Another planned amendment is changing the title of the head of government from "premier" to "prime minister" and changing the name of the audit office of New Zealand.

Tagelagi had initially asked the Fono to proceed to the second reading of the bills but it referred the Bills to the review committee

“We are one of the very few countries in the region where we’ve only had one change, in the 1980s, to our constitution in the past 50 years,” Douglas said.

“Some of our neighbours have had several changes, which means that the founders of our constitution have done an excellent job in making sure that our constitution is adaptable as the years go or that we’re just not quite ready to change anything in the constitution.

“The current government seems to think that we need some change. In the previous parliament when I was the speaker, there was an attempt to review the constitution. But at that time, we were in the middle of the global Covid pandemic and I think the approach was slightly different.

“Premier Tagelagi proposed to the assembly in a motion that we should be looking at nine specific things that he picked to the Constitution Review Committee which decided that perhaps it was more realistic if we had only four things to amend at this point so that’s where we are at.”

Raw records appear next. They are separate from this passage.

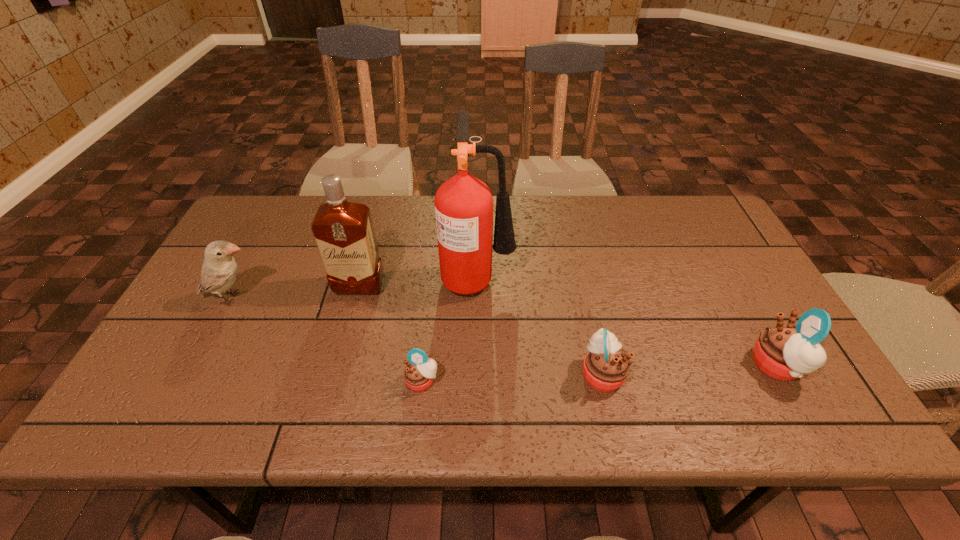 Locate an element on the screen. The width and height of the screenshot is (960, 540). vacant space at the near edge of the desktop is located at coordinates (341, 379).

Where is `vacant region at the right edge of the desktop`? Image resolution: width=960 pixels, height=540 pixels. vacant region at the right edge of the desktop is located at coordinates (700, 247).

You are a GUI agent. You are given a task and a screenshot of the screen. Output one action in this format:
    pyautogui.click(x=<x>, y=<y>)
    Task: Click on the free spot at the far left corner of the desktop
    The height and width of the screenshot is (540, 960).
    Given the screenshot: What is the action you would take?
    pyautogui.click(x=253, y=208)

Locate an element on the screen. free spot at the near left corner of the desktop is located at coordinates (187, 387).

At what (x,y) coordinates should I click in order to perform the action: click on blank region between the tallest object and the rightmost object. Please return your answer as a coordinate pair (x, y). Looking at the image, I should click on (627, 321).

Identify the location of vacant area that lies between the second shortest object and the rightmost object. (689, 370).

You are a GUI agent. You are given a task and a screenshot of the screen. Output one action in this format:
    pyautogui.click(x=<x>, y=<y>)
    Task: Click on the vacant space that is in between the liquor and the fire extinguisher
    The image size is (960, 540).
    Given the screenshot: What is the action you would take?
    pyautogui.click(x=419, y=281)

Locate an element on the screen. Image resolution: width=960 pixels, height=540 pixels. free space between the bird and the shortest muffin is located at coordinates (x=327, y=340).

This screenshot has height=540, width=960. In order to click on free space between the bird and the leftmost muffin in this screenshot , I will do `click(327, 340)`.

Locate an element on the screen. The height and width of the screenshot is (540, 960). vacant space that's between the rightmost object and the fire extinguisher is located at coordinates pyautogui.click(x=627, y=321).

Chair of the review committee Billy Talagi has announced his support of the proposed amendments.

Speaking in Vagahau Niue to local media, Talagi said the “purpose and objective” of the Constitution Review Committee is to ensure that the public is involved in the amendment process.

Niuean Premier Dalton Tagelagi had sought nine changes to the country's Constitution. Photo/RNZ Pacific

Douglas said Niue has 14 village seats in parliament and as the island's population has decreased, the number of voters there is often minuscule.

“One of the areas being proposed is to change the title of premier to prime minister. Another is to change the composition of the Cabinet to increase the numbers from four to six, and that will consist of if passed, five ministers plus the premier as the chair of the cabinet.

“Another one is to change the term of our small parliament from three years to four years, and the fourth one is more of a technical requirement.

“In 1974, when the Constitution was drafted, there was a reference to the audit office of New Zealand. The change that has been proposed is to change the audit office of New Zealand to the Auditor General.

“In 1974, the Auditor General was a public servant. Now, the New Zealand Parliament has changed it so that the Auditor General is now actually an officer of Parliament. We wanted to change it so that the Auditor General is an officer of our Parliament which will bring it in line with the NZ situation.”

Douglas said the reason there were four different Bills was that in previous amendments to the Constitution, there was only one Bill brought in.

But he said on that one Bill, there would be several amendments "so if you were a voter, you could only tick once. So you either agree to all the changes or if you don’t, you can put a cross.

"For example, six changes being proposed, and if you liked only three, you had to sacrifice them to pass the rest or just decline or just put a cross on it. But this time around, each amendment is taken care of by its own Bill."

The amendments will return to the Fono Ekepule for a second reading at the end of April, Douglas said, before a public referendum, and then the third and final readings.